Mrs. Saumarez took the key from him in silence, relocked the cabinet, and carried it over to a safe let in to the wall of the room.

"Thank you, Mr. Brent," she said. "I'm glad to have those letters."

Brent made as if to leave. But he suddenly turned on her.

"You know a lot," he remarked brusquely. "What's your opinion about my cousin's murder?"

Mrs. Saumarez remained silent so long that he spoke again.

"Do you think, from what you've seen of things in this town, that it was what we may call political?" he asked. "A—removal?"

He was watching her closely, and he saw the violet eyes grow sombre, and a certain hardness settle about the lines of the well-shaped mouth and chin.

"It's this!" she said suddenly. "I told you just now that this town is rotten—rotten and corrupt, as so many of these little old-world English boroughs are! He knew it, poor fellow; he's steadily been finding it out ever since he came here. I dare say you, coming from London, a great city, wouldn't understand, but it's this way: this town is run by a gang, the members of which manœuvre everything for their own and their friends' benefit, their friends and their hangers-on, their associates, their toadies. They–"

"Do you mean the Town Trustees?" asked Brent.

"Not wholly," replied Mrs. Saumarez. "But all that Epplewhite said to-day about the Town Trustees is true. The three men control the financial affairs of the borough. Wallingford, by long and patient investigation, had come to know how they controlled them, and how utterly corrupt and rotten the whole financial administration is. If you could see some of the letters of his which I have in that safe–"

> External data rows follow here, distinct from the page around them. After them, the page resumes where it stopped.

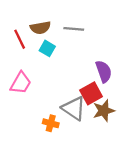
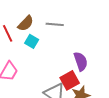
brown semicircle: (40, 28) -> (26, 23), turned -36

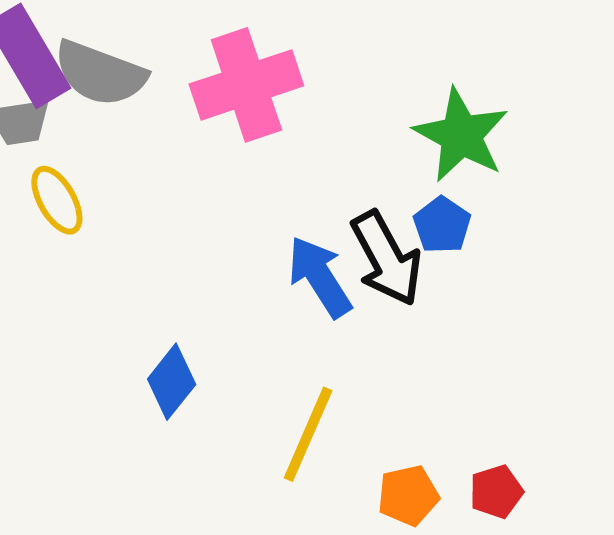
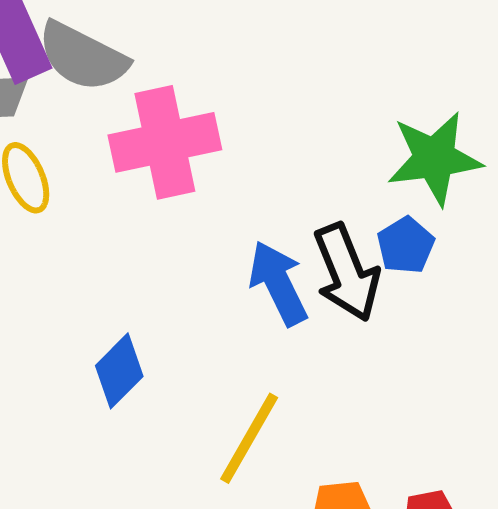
pink cross: (246, 85) -> (165, 142), moved
green star: (461, 135) -> (434, 158), turned 30

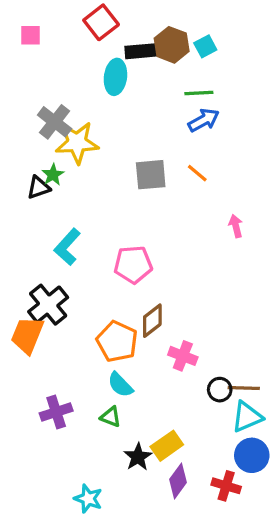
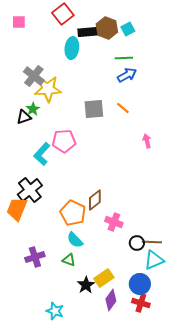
pink pentagon: (133, 264) -> (64, 141), moved
blue circle: (252, 455) -> (140, 284), moved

"Wouldn't it be well to produce them?" suggested Brent.

"Not yet anyway," she said. "I'll consider that—much of it's general statement, not particular accusation. But the Town Trustees question is not all. Until very recently, when a Reform party gradually got into being and increased steadily—though it's still in a minority—the whole representation and administration of the borough was hopelessly bad and unprincipled. For what do you suppose men went into the Town Council? To represent the ratepayer, the townspeople? No, but to look after their own interests; to safeguard themselves; to get what they could out of it: the whole policy of the old councils was one of—there's only one word for it, Mr. Brent, and that's only just becoming Anglicized—Graft! Now, the Corporation of a town is supposed to exist for the good, the welfare, the protection of a town, but the whole idea of these Hathelsborough men, in the past, has been to use their power and privileges as administrators, for their own ends. So here you've had, on the one hand, the unfortunate ratepayer and, on the other, a close Corporation, a privileged band of pirates, battening on them. In plain words, there are about a hundred men in Hathelsborough who have used the seven or eight thousand other folk as a means to their own ends. The town has been a helpless, defenceless thing, from which these harpies have picked whatever they could lay their talons on!"

"That's the conclusion he'd come to?" asked Brent.

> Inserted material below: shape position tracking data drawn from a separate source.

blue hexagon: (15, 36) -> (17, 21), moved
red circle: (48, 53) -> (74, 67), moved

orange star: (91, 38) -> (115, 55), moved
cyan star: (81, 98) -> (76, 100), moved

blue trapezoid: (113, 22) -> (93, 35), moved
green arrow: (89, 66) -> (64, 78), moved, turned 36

"He couldn't come to any other after many years of patient investigation," declared Mrs. Saumarez. "And he was the sort of man who had an inborn hatred of abuses and shams and hypocrisy! And now put it to yourself—when a man stands up against vested interests, such as exist here, and says plainly that he's never going to rest, nor leave a stone unturned, until he's made a radical and thorough reformation, do you think he's going to have a primrose path of it? Bah! But he knew! He knew his danger."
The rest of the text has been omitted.